Fasted GLU levels among groups were no significant different, even though GLU of mice fed with lard and mixture of lard and soybean oil were lower than other three groups. Wang et al showed that mice fed with high lard diet and high SBO diet (15% weight of oil) for 18 weeks showed no significant difference in terms of glucose level, although those fed with lard showed a decreasing glucose level 43. Other studies yielded similar results 44. PAI-1 is an important regulator of the fibrinolytic process.

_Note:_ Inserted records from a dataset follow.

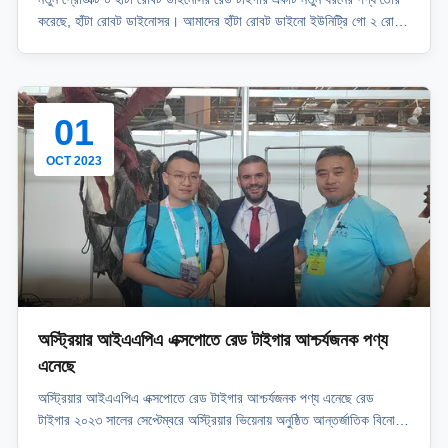
করেছে, হাঁটা রোবট ডাইনোসর। আমাদের হাঁটা রোবট ডাইনো ইউনিট্রি গো ২ রোবট
কুকুরকে গ্রহণ করেছে, এবং ত্বক সহজেই খুলে ফেলা এবং প্রতিস্থাপন করা যায়।
এটিতে স্বয়ংক্রিয় গতি রয়েছে যেমন মোমবাতি, মুখ খুলতে এবং লেজটি ঘুরিয়ে দেওয়া
এবং রি...
01
OCT 2023
অস্ট্রিয়ার আইএএপিএ এক্সপোতে রেড টাইগার আশ্চর্যজনক পণ্য
এনেছে
অস্ট্রিয়ার আইএএপিএ এক্সপোতে রেড টাইগার আশ্চর্যজনক পণ্য এনেছে রেড
টাইগার ২০২৩ সালের সেপ্টেম্বরে অস্ট্রিয়ার ভিয়েনায় অনুষ্ঠিত আন্তর্জাতিক বিনোদন
প্রদর্শনীতে অংশ নিয়েছিল। সুন্দর অস্ট্রিয়া সত্যই মনোমুগ্ধকর এবং মানুষকে সেখানে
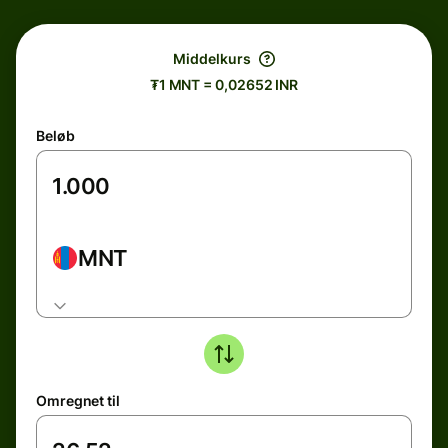
Middelkurs
₮1 MNT = 0,02652 INR
Beløb
MNT
Omregnet til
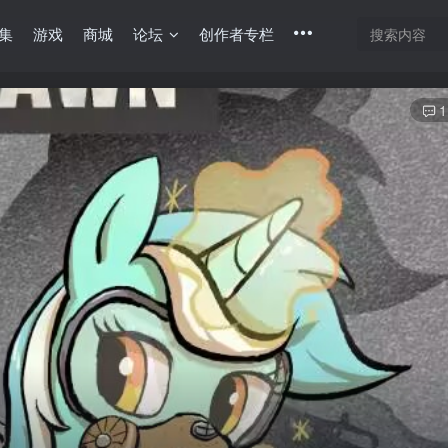
集
游戏
商城
论坛
创作者专栏
1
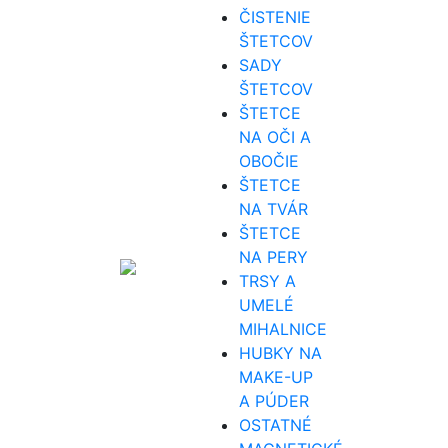
ČISTENIE
ŠTETCOV
SADY
ŠTETCOV
ŠTETCE
NA OČI A
OBOČIE
ŠTETCE
NA TVÁR
ŠTETCE
NA PERY
TRSY A
UMELÉ
MIHALNICE
HUBKY NA
MAKE-UP
A PÚDER
OSTATNÉ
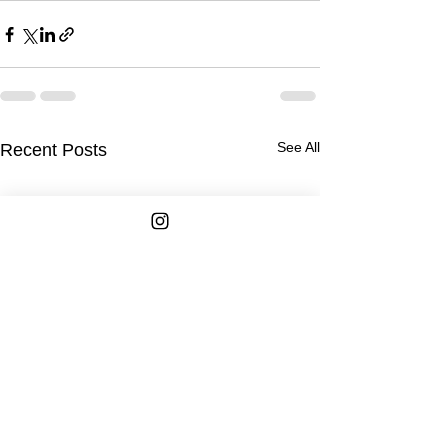
See All
Recent Posts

Correlation heatmap showed that PAI-1 had no significant correlated with phenotypes of ectopic fat accumulation and GLU, actually, there still have debate that whether PAI-1 could be a predictor of atherosclerotic 45. It was put forwarded that the contradiction may be due to neglecting the distinction between physiological and pathological conditions, PAI-1 level still within physiological conditions 46. The main source of glucagon is the pancreatic α-cell, while intestinal L-cells and neurons in the nucleus of the solitary tract are the principal producers of GLP-1, and it was reported therapeutic approaches to treating obesity based on glucagon/GLP-1 synergistic interaction 47. Glucagon’s main action is related to glucose homeostasis, where glucagon stimulation of hepatic glucose production by increasing glycogenolysis and gluconeogenesis, and simultaneously inhibiting glycogen synthesis, serves to restore glucose levels in hypoglycemic states. Metabolic actions of glucagon are exerted through a unique receptor which is mainly expressed in liver. GLP-1 secreted following food intake, and its action including inhibits glucagon secretion, stimulates insulin release, and decreases hepatic gluconeogenesis 48. In recent years, it was point out that glucagon and GLP-1 play a role in brown fat thermogenesis without decrement of food intake, glucagon and GLP-1 induced oxygen consumption and body temperature 49. Dual agonists glucagon/GLP-1 induced a massive decrease in body weight in diet-induced obese mice 50–52. The co-upregulated of glucagon and GLP-1 in mice fed with mixture of lard and soybean oil may contribute to improved lipids metabolism.